I am working on integrating Lucene with our Spring-MVC based application. Currently we have it working, but rarely we get a cannot obtain lock
error. After which I have to manually delete the lock file and then it works normally.
How can I set a timeout for Locking the index in Java? I don't have any XML configuration for Lucene. I added the project library in maven via POM.xml and instantiated the required classes.
Code :
public void saveIndexes(String text, String tagFileName, String filePath, long groupId, boolean type, int objectId) {
try {
// path is the indexing directory.
File testDir;
Path suggestionsPath;
Directory suggestionsDir;
Path phraseSuggestPath;
Directory phraseSuggestDir;
Directory directory = org.apache.lucene.store.FSDirectory.open(path);
IndexWriterConfig config = new IndexWriterConfig(new SimpleAnalyzer());
IndexWriter indexWriter = new IndexWriter(directory, config);
org.apache.lucene.document.Document doc = new org.apache.lucene.document.Document();
if (filePath != null) {
File file = new File(filePath); // current directory
doc.add(new TextField("path", file.getPath(), Field.Store.YES));
}
doc.add(new StringField("id", String.valueOf(objectId), Field.Store.YES));
// doc.add(new TextField("id",String.valueOf(objectId),Field.Store.YES));
if (text == null) {
if (filePath != null) {
FileInputStream is = new FileInputStream(filePath);
BufferedReader reader = new BufferedReader(new InputStreamReader(is));
StringBuilder stringBuffer = new StringBuilder();
String line;
while ((line = reader.readLine()) != null) {
stringBuffer.append(line).append("\n");
}
stringBuffer.append("\n").append(tagFileName);
reader.close();
doc.add(new TextField("contents", stringBuffer.toString(), Field.Store.YES));
}
} else {
FieldType fieldType = new FieldType(TextField.TYPE_STORED);
fieldType.setTokenized(false);
doc.add(new Field("contents", text+"\n"+tagFileName, fieldType));
}
indexWriter.addDocument(doc);
indexWriter.commit();
indexWriter.flush();
indexWriter.close();
directory.close();
StandardAnalyzer analyzer = new StandardAnalyzer();
AnalyzingInfixSuggester wordSuggester = new AnalyzingInfixSuggester(suggestionsDir, analyzer);
ArrayList<String> words = new ArrayList<>();
if (text != null) {
text = html2text(text);
Pattern pt = Pattern.compile("[^\\w\\s]");
Matcher match = pt.matcher(text);
while (match.find()) {
String s = match.group();
text = text.replaceAll("\\" + s, "");
}
if (text.contains(" ")) {
Collections.addAll(words, text.split(" "));
} else {
words.add(text);
}
SuggestionIterator suggestionIterator = new SuggestionIterator(words.iterator());
wordSuggester.build(suggestionIterator);
wordSuggester.close();
suggestionsDir.close();
}
AnalyzingInfixSuggester phraseSuggester = new AnalyzingInfixSuggester(phraseSuggestDir, analyzer);
if (text != null) {
text = html2text(text);
ArrayList<String> phrases = new ArrayList<>();
phrases.add(text);
SuggestionIterator suggestionIterator = new SuggestionIterator(phrases.iterator());
phraseSuggester.build(suggestionIterator);
phraseSuggester.close();
phraseSuggestDir.close();
}
} catch (Exception ignored) {
}
}
Thank you.
I quote two things from IndexWriter Documentation,
and
So you can't open IndexWriter again if its already opened and not closed somewhere else.
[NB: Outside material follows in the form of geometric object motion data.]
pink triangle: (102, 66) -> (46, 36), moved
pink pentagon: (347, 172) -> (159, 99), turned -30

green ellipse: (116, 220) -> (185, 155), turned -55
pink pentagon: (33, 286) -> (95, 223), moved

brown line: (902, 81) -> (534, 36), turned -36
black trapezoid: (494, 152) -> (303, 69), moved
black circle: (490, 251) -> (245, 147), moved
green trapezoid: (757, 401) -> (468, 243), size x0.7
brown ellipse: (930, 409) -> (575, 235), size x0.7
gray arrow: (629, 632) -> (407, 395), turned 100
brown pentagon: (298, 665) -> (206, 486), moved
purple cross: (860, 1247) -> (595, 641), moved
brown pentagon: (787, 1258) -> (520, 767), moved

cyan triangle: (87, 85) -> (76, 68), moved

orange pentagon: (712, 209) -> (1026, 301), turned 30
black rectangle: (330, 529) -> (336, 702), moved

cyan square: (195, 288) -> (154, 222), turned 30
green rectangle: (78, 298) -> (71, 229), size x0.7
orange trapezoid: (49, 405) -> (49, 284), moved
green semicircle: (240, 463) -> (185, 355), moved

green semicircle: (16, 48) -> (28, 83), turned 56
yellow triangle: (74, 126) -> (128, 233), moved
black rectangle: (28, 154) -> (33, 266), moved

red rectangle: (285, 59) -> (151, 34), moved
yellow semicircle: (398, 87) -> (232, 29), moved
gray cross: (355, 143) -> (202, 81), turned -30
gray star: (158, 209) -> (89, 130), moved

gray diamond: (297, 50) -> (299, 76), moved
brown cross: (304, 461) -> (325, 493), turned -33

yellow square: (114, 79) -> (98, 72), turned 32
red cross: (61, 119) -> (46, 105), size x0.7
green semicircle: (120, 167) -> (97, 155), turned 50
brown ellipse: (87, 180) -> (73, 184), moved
In your case, there happens to be some unlucky timing when two users are in same code block.
You can address this issue in two ways ,
1.Designate Critical Section: Mark code portion having writer opening , usage and close operation as critical section and apply Java synchronization on that critical section. Use some app Singleton bean to synchronize on. So when another user hits that block, he will wait till first user is done and lock is released.
2.Single Writer Instance:Develop a mechanism in your app to open and close writer only once for the life time of application and pass that single instance in service code so writer methods could get called by as many users as you wish since writer instance is made thread-safe by Lucene folks. I guess, this can be achieved by a Singleton Spring bean and by injecting that bean in your service.
Drawback in second approach is - multi server deployments for a single global index directory and if there are other applications trying to open writers on that global Index. This problem can be solved by wrapping your index writer instance creation code in some kind of global service that keeps returning the same instance to whichever application tries to use it.
This is not a simple issue that you are trying to solve by deleting lock files or by introducing time outs. You have to model your design as per IndexWriter documentation and not other way round.
Having single writer instance will introduce some performance improvements too.
Also, make a practice to do an empty commit just after creating the writer. This helped me in solving some issues in past.